L’effetto del colore rosso sulle onde cerebrali

L’effetto del colore rosso sulle onde cerebrali

Riepilogo: Il colore rosso non è particolarmente forte in termini di forza delle oscillazioni gamma che genera nel cervello.

fonte: ESI

I semafori rossi fanno fermare i conducenti. Il rosso produce un segnale e un effetto di avvertimento. Ma questo si riflette anche nel cervello?

I ricercatori dell’Ernst Strongman Institute (ESI) of Neuroscience hanno studiato questa domanda. Volevano vedere se il colore rosso stimolava le onde cerebrali più fortemente di altri colori.

Lo studio, intitolato “Human Visual Gamma for Color Stimuli”, è stato pubblicato sulla rivista eVita.

La ricerca di Benjamin J. Stoch, Alina Peter, Isabelle Ehrlich, Zora Nolte e il direttore dell’ESI Pascal Fries si concentra sulla corteccia visiva precoce, nota anche come V1. È la più grande area visiva del cervello e la prima a ricevere input dalla retina.

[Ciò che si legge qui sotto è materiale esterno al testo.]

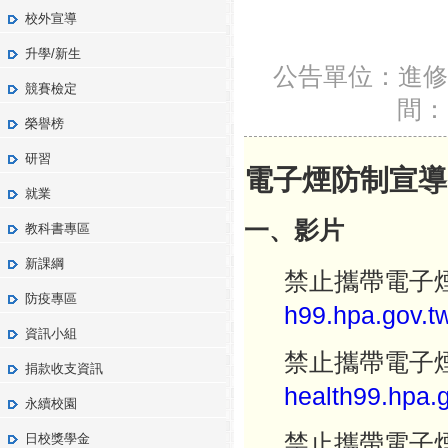
校外宣導
升學/新生
公告單位：進修
競賽檢定
間：2
榮譽榜
研習
電子煙防制宣導
就業
一、影片
教科書專區
新課綱
禁止攜帶電子
防疫專區
h99.hpa.gov.tw
資訊小組
禁止攜帶電子
捐款收支資訊
health99.hpa.g
永續校園
禁止攜帶電子
日校獎學金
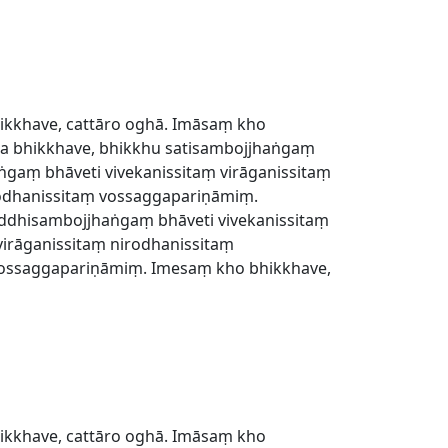
ikkhave, cattāro oghā. Imāsaṃ kho
ha bhikkhave, bhikkhu satisambojjhaṅgaṃ
gaṃ bhāveti vivekanissitaṃ virāganissitaṃ
rodhanissitaṃ vossaggapariṇāmiṃ.
addhisambojjhaṅgaṃ bhāveti vivekanissitaṃ
irāganissitaṃ nirodhanissitaṃ
vossaggapariṇāmiṃ. Imesaṃ kho bhikkhave,
ikkhave, cattāro oghā. Imāsaṃ kho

Quando questa regione è stimolata da immagini forti e spazialmente omogenee, si generano onde cerebrali (oscillazioni) con una frequenza specifica chiamata banda gamma (30-80 Hz). Ma non tutte le immagini generano questo effetto nella stessa misura.

Difficile determinare il colore

“Recentemente, molte ricerche hanno tentato di esplorare quali input specifici guidano le onde gamma”, spiega Benjamin J. Stauch, il primo autore dello studio. “Uno degli input visivi sembra essere le superfici colorate. Soprattutto se sono rosse. I ricercatori hanno interpretato questo nel senso che il rosso è evolutivamente specifico del sistema visivo perché i frutti, ad esempio, sono spesso rossi”.

Ma come si può scientificamente provare l’effetto del colore? O lo smentisci? Dopotutto, è difficile determinare oggettivamente il colore ed è anche difficile confrontare i colori tra diversi studi.

Ogni schermo del computer produce un colore diverso, quindi il colore rosso su uno schermo è diverso dall’altro. Inoltre, ci sono una varietà di modi per identificare i colori: sulla base di un singolo schermo, giudizi percettivi o sulla base di ciò che i suoi input fanno alla retina umana.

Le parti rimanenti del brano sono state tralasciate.